Rosan juga menekankan pentingnya membaca dinamika pasar secara menyeluruh. Ia menilai investor perlu memisahkan antara volatilitas teknikal dan kualitas fundamental emiten.
Fundamental BUMN Masih Kuat
Di tengah tekanan pasar, Rosan tetap optimistis terhadap kinerja perusahaan pelat merah. Ia menyebut fundamental BUMN masih kuat dan memiliki daya tahan yang baik.

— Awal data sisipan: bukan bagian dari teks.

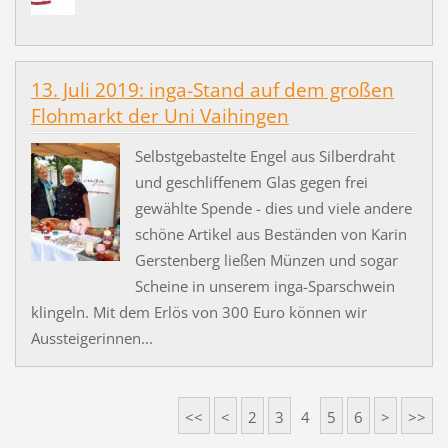
13. Juli 2019: inga-Stand auf dem großen
Flohmarkt der Uni Vaihingen
Selbstgebastelte Engel aus Silberdraht
und geschliffenem Glas gegen frei
gewählte Spende - dies und viele andere
schöne Artikel aus Beständen von Karin
Gerstenberg ließen Münzen und sogar
Scheine in unserem inga-Sparschwein
klingeln. Mit dem Erlös von 300 Euro können wir
Aussteigerinnen...
<<
<
2
3
4
5
6
>
>>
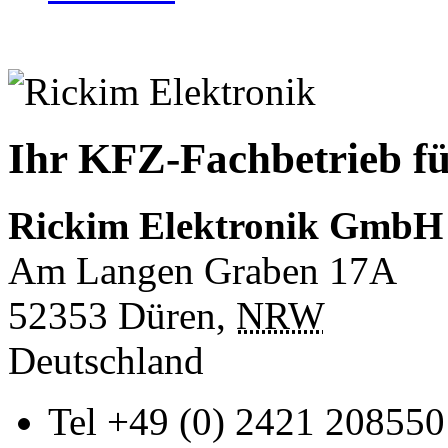
Ihr KFZ-Fachbetrieb fü
Rickim Elektronik GmbH
Am Langen Graben 17A
52353
Düren
,
NRW
Deutschland
Tel
+49 (0) 2421 208550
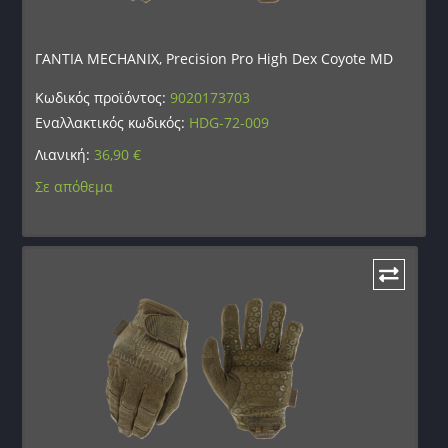
ΓΑΝΤΙΑ MECHANIX, Precision Pro High Dex Coyote MD
Κωδικός προϊόντος:
9020173703
Εναλλακτικός κωδικός:
HDG-72-009
Λιανική:
36,90
€
Σε απόθεμα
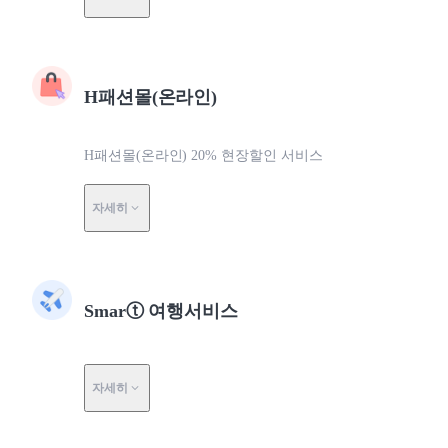
H패션몰(온라인)
H패션몰(온라인) 20% 현장할인 서비스
자세히
Smarⓣ 여행서비스
자세히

Rosan mencontohkan bank-bank Himbara yang menurutnya masih menunjukkan performa positif. Ia bahkan menilai imbal hasil atau yield sejumlah bank tersebut berada di atas 10 hingga 11 persen.
Menurut dia, capaian itu menjadi sinyal bahwa beberapa emiten BUMN tetap memiliki daya tarik investasi. Kinerja tersebut juga menunjukkan bahwa tekanan pasar tidak selalu sejalan dengan kondisi operasional perusahaan.
Rosan menilai investor sebaiknya melihat prospek perusahaan secara jangka panjang. Ia percaya fondasi bisnis BUMN masih cukup solid untuk menopang pertumbuhan ke depan.
Prospek Jangka Menengah dan Panjang
Rosan menyampaikan keyakinan bahwa pasar akan membaik dalam jangka menengah dan panjang. Ia mengatakan tekanan yang terjadi saat ini lebih banyak dipengaruhi sentimen dan persepsi pasar.
Menurut dia, kondisi tersebut bersifat sementara dan dapat berubah seiring membaiknya kepercayaan investor. Ia menilai selama fundamental ekonomi tetap kuat, pasar pada akhirnya akan menemukan keseimbangannya.
Rosan menegaskan bahwa fondasi ekonomi nasional dan perusahaan milik negara masih berada dalam kondisi baik. Karena itu, ia meminta investor tidak hanya terpaku pada pelemahan harian IHSG.
Ia berharap pelaku pasar dapat menilai emiten secara objektif berdasarkan kinerja, bukan semata-mata gejolak sesaat. Dengan pendekatan itu, Rosan yakin pasar saham Indonesia memiliki peluang pemulihan yang lebih baik ke depan.